Even Republican senators are now pressurising Trump to enact gun-control measures.

Trump Has `Obligation' to Produce Package on Guns, Graham Says
Shirts are displayed for sale on the exhibit floor during the National Rifle Association (NRA) annual meeting in Louisville, Kentucky, U.S. (Photographer: Luke Sharrett/Bloomberg)

(Bloomberg) -- Pressure on Donald Trump and Congress to enact gun-control measures isn’t subsiding as Republican Senator Lindsey Graham said the president has an “obligation” to get behind the effort.

Graham of South Carolina said Trump needs to make a proposal to Congress on gun control and school safety, and that Republicans must work with Democrats to get legislation passed after the school shooting last month in Parkland, Florida, that left 17 people dead.

Trump Has `Obligation' to Produce Package on Guns, Graham Says

“If we don’t, we’re going to get hurt because most Americans believe we should solve problems that Americans are facing like gun violence and school safety problems,” Graham said of Republicans on CBS’s “Face the Nation” Sunday. “If we don’t take this up and Democrats don’t work with us, we will all suffer, and we should.”

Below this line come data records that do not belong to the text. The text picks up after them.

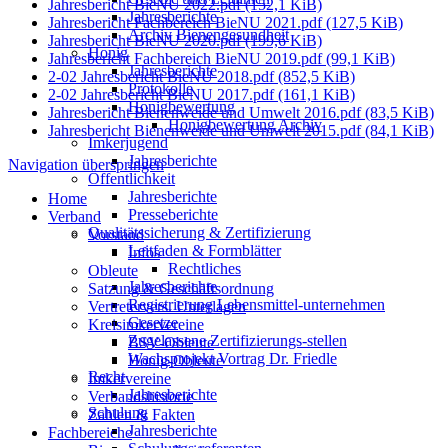
Jahresbericht BieNU 2022.pdf
(152,1 KiB)
Jahresberichte
Jahresbericht Fachbereich BieNU 2021.pdf
(127,5 KiB)
Archiv Bienengesundheit
Jahresbericht BieNU 2020.pdf
(199,6 KiB)
Honig
Jahresbericht Fachbereich BieNU 2019.pdf
(99,1 KiB)
Jahresberichte
2-02 Jahresbericht BieNU 2018.pdf
(852,5 KiB)
Protokolle
2-02 Jahresbericht BieNU 2017.pdf
(161,1 KiB)
Honigbewertung
Jahresbericht Bienenweide und Umwelt 2016.pdf
(83,5 KiB)
Honigbewertung Archiv
Jahresbericht Bienenweide und Umwelt 2015.pdf
(84,1 KiB)
Imkerjugend
Jahresberichte
Navigation überspringen
Öffentlichkeit
Jahresberichte
Home
Presseberichte
Verband
Qualitätssicherung & Zertifizierung
Vorstand
Leitfaden & Formblätter
Infos
Rechtliches
Obleute
Jahresberichte
Satzung & Geschäftsordnung
Registrierung Lebensmittel-unternehmen
Vertretervers. Unterlagen
Gesetze
Kreisimkervereine
Zugelassene Zertifizierungs-stellen
BSV-Obleute
Wachsprojekt Vortrag Dr. Friedle
Honig-Obleute
Recht
Imkervereine
Jahresberichte
Verbandshistorie
Schulung
Zahlen & Fakten
Jahresberichte
Fachbereiche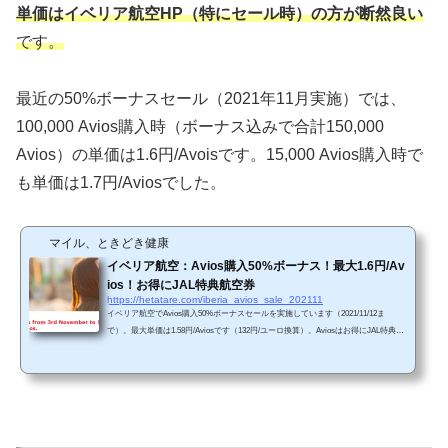
単価はイベリア航空HP（特にセール時）
の方が断然良い
です。
最近の50%ボーナスセール（2021年11月実施）では、
100,000 Avios購入時（ボーナス込みで合計150,000
Avios）の単価は1.6円/Avoisです。15,000 Avios購入時で
も単価は1.7円/Aviosでした。
マイル、ときどき健康
イベリア航空：Avios購入50%ボーナス！最大1.6円/Av
ios！お得にJAL特典航空券
https://hetatare.com/iberia_avios_sale_202111
イベリア航空でAvios購入50%ボーナスセールを実施しています（2021/11/12ま
で）。最大単価は1.58円/Aviosです（132円/ユーロ換算）。Aviosはお得にJAL特典航
空券に交換できますので、興味がありましたらこのチャンスを利用しましょ
う。 （イベリア航空HPから抜粋） 公式サイトはこちら セール概要最低購入Aviosの
2,000Aviosから50%ボーナスが付きます。・2,000 Avios購入時の単価は2.4円/Avios・
20,000 Avios購入時の単価は1.7円/Avios・80,000 Avios購入時の単価は1.6円/Avois・10
0,000 Avios購入時の単価は1.6円/Avio...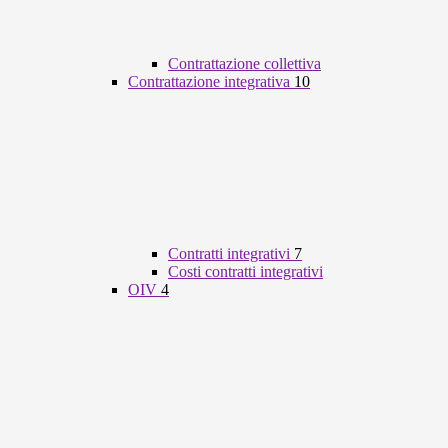
Contrattazione collettiva
Contrattazione integrativa
10
Contratti integrativi
7
Costi contratti integrativi
OIV
4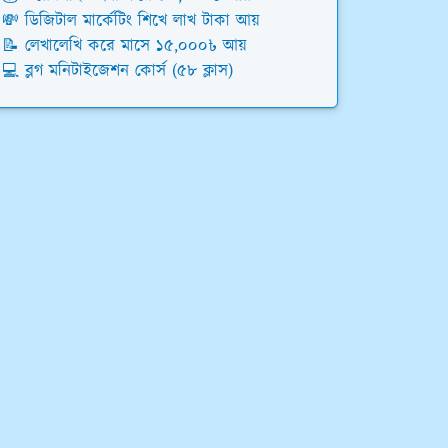
💸 ডিজিটাল মার্কেটিং শিখে লাখ টাকা আয়
📝 লেখালেখি করে মাসে ১৫,০০০৳ আয়
💻 ব্লগ মনিটাইজেশন কোর্স (৫৮ ক্লাস)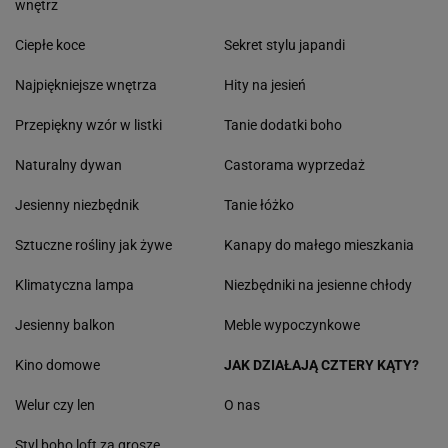
wnętrz
Ciepłe koce
Sekret stylu japandi
Najpiękniejsze wnętrza
Hity na jesień
Przepiękny wzór w listki
Tanie dodatki boho
Naturalny dywan
Castorama wyprzedaż
Jesienny niezbędnik
Tanie łóżko
Sztuczne rośliny jak żywe
Kanapy do małego mieszkania
Klimatyczna lampa
Niezbędniki na jesienne chłody
Jesienny balkon
Meble wypoczynkowe
Kino domowe
JAK DZIAŁAJĄ CZTERY KĄTY?
Welur czy len
O nas
Styl boho loft za grosze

Trump cheered gun-control advocates during a White House meeting Feb. 28 with Republican and Democratic lawmakers. He stunned both sides by endorsing expanded background checks, raising the age limit for buying some firearms and keeping the mentally ill from obtaining weapons.

The White House appeared to backpedal on those comments following a meeting the next day between the president and the NRA’s top lobbyist, Chris Cox, who said on Twitter that Trump and Vice President Mike Pence “don’t want gun control.” Trump tweeted, “Good (Great) meeting in the Oval Office tonight with the NRA!”

White House spokeswoman Sarah Huckabee Sanders said Friday that Trump is not “fully on board” with a background-check proposal by Senators Pat Toomey, a Republican from Pennsylvania, and Joe Manchin, a West Virginia Democrat. She told Fox News that he won’t weigh in again on contents of legislation that he would sign until he sees what lawmakers produce.

Trump’s initial support for gun-control measures reflect his political instincts that Republicans will be hurt in November’s mid-term elections if they don’t pass legislation, Democratic Senator Chris Murphy of Connecticut said on ABC’s “This Week.”

“He knows the mood of the country has shifted such that he and his party are going to pay a huge price at the polls in 2018 and 2020 if they don’t start supporting things like universal background checks,” said Murphy, a vocal proponent of gun legislation.

Asked on CNN whether Congress will simply do nothing on guns, Manchin said, “It’s a high probability that could happen if this thing goes mute.” Still, the students from Parkland are keeping the pressure on, he said.

“We see a movement we have never seen before,” Manchin said.

To contact the reporter on this story: David McLaughlin in Washington at dmclaughlin9@bloomberg.net.

To contact the editors responsible for this story: Sara Forden at sforden@bloomberg.net, Mark Niquette, Ros Krasny

©2018 Bloomberg L.P.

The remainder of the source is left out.